Testing for material-specific effects in long-term memory: evidence from amnesia and functional neuroimaging.

A number of diseases, such as epilepsy, dementia, stroke and viral infections, result in memory difficulties, in particular our ability to remember events from the past (long-term memory, LTM). Two regions, the hippocampus and perirhinal cortex, are thought to make an important contribution to LTM as damage to either of these areas results in memory problems. It is unclear, however, whether these two brain regions work together to support LTM, or whether they play distinct roles, particularly for visual memory. The proposed research addresses this question by testing whether the hippocampus is necessary for scene, but not face or object, memory, and if the perirhinal cortex is involved in face and object, but not scene, memory.

Two different techniques are used to address this question. First, we ask patients with damage to the hippocampus and/or perirhinal cortex to perform memory tasks in which they are required to remember whether they have previously seen items from our three visual categories. We wish to know whether damage to these two brain structures results in distinct patterns of memory impairment. Second, we ask healthy participants and patients to undertake memory tasks in an MRI scanner; this allows us to pinpoint which parts of the brain are recruited during memory processing, and to see if the hippocampus and perirhinal cortex show distinct patterns of activity for different visual categories. The findings from these two parts of the grant will be used to refine current ideas about how the hippocampus and perirhinal cortex support LTM, and to develop new models and predictions, that further our knowledge of how damage to these brain areas results in memory difficulties across different diseases.

The final part to the grant aims to use the information we gather from our patient and imaging studies to improve memory in individuals with hippocampal damage. We propose to show that if patients concentrate on the individual details of objects this will help boost their memory for words referring to these objects. If we can demonstrate evidence of transfer from visual to verbal stimuli, this will help clinicians and patients develop better strategies for improving memory in everyday situations.

Long-term memory (LTM) is a critical part of our ability to maintain social interactions and navigate accurately in our environment; not surprisingly, therefore, loss of LTM - common to many neurological disorders (dementia, epilepsy, stroke) - can have a significant impact on independent living and general well being. The high frequency of memory impairment after brain damage also has a major financial cost to society, and a key goal for cognitive and clinical neuroscience therefore, is (a) to understand the genesis of memory impairment, (b) to elucidate the functional role of brain regions considered necessary for memory and (c) to use this scientific knowledge to make progress aimed at intervention after memory impairment.

The proposed project contributes to these important questions by undertaking novel experiments aimed at identifying how two brain regions within the medial temporal lobe (MTL), the hippocampus and perirhinal cortex, contribute to memory for exemplars from different visual categories (faces, objects and scenes). It addresses novel data emerging from patient experiments in which amnesic patients with hippocampal damage do not show a global deficit in LTM (as predicted by most models), but instead reveal memory difficulties that are modulated by category (good memory for faces despite poor memory for scenes, Taylor et al., 2007). Such material-specific differences are not easily explained by current theories of human LTM, and there is an urgent need for more research aimed at obtaining further data to help refine these models.

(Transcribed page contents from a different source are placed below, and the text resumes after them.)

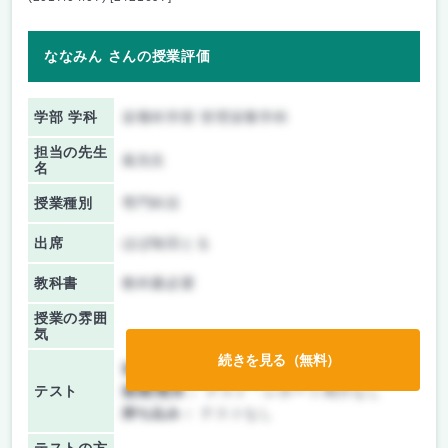
ななみん さんの授業評価
学部 学科
栄養科学部 管理栄養学科
担当の先生
嵐先生
名
授業種別
専門科目
出席
ほぼ毎回とる
教科書
教科書必要
授業の雰囲
気
続きを見る（無料）
前期/中間：
レポートのみ
テスト
後期/期末：
テスト・レポート両方なし
持ち込み：
テストなし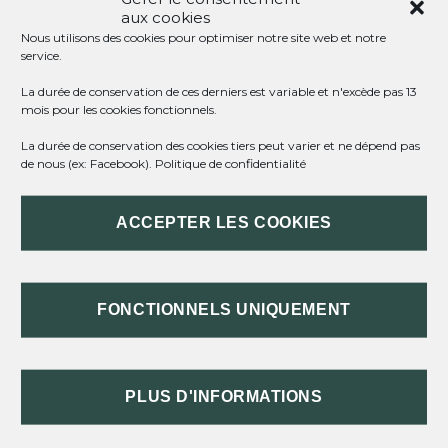
niveau d'aides dont il a besoin. Les degrés de perte d'autonomie
aux cookies
sont classés en 6 <a href="https://st-meard-de-dronne.fr/infos-
Nous utilisons des cookies pour optimiser notre site web et notre
et-demarches-particuliers/?xml=R42045">Gir</a>. À chaque
service.
Gir correspond un niveau de besoins d'aides pour accomplir les
actes essentiels de la vie quotidienne.
La durée de conservation de ces derniers est variable et n'excède pas 13
mois pour les cookies fonctionnels.
La durée de conservation des cookies tiers peut varier et ne dépend pas
TOUT REPLIER
TOUT DÉPLIER
de nous (ex: Facebook).
Politique de confidentialité
ACCEPTER LES COOKIES
DE QUOI S'AGIT-IL ?
ACTIVITÉS ÉVALUÉES
FONCTIONNELS UNIQUEMENT
CLASSEMENT DANS UN GROUPE GIR
CHANGEMENT DE GIR
PLUS D'INFORMATIONS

The experiments proposed here involve neuropsychological and neuroimaging approaches (the latter in both patients and healthy controls) to ask under what circumstances the hippocampus and perirhinal cortex contribute to memory for different visual categories. A unique strength of the proposal is the application of the three main paradigms used in the field to measure LTM (relational processing, memory confidence and source memory); this means that we can test key hypotheses from all existing models, and ensures that we obtain definitive evidence about the role of the hippocampus and perirhinal cortex in visual memory. This knowledge is then used to undertake an experiment aimed at asking whether we can improve verbal memory in amnesia by stressing encoding of object features. This experiment has significant translational potential, and provides a stepping stone to further work aimed at remediating some of day-to-day difficulties experienced by amnesic individuals.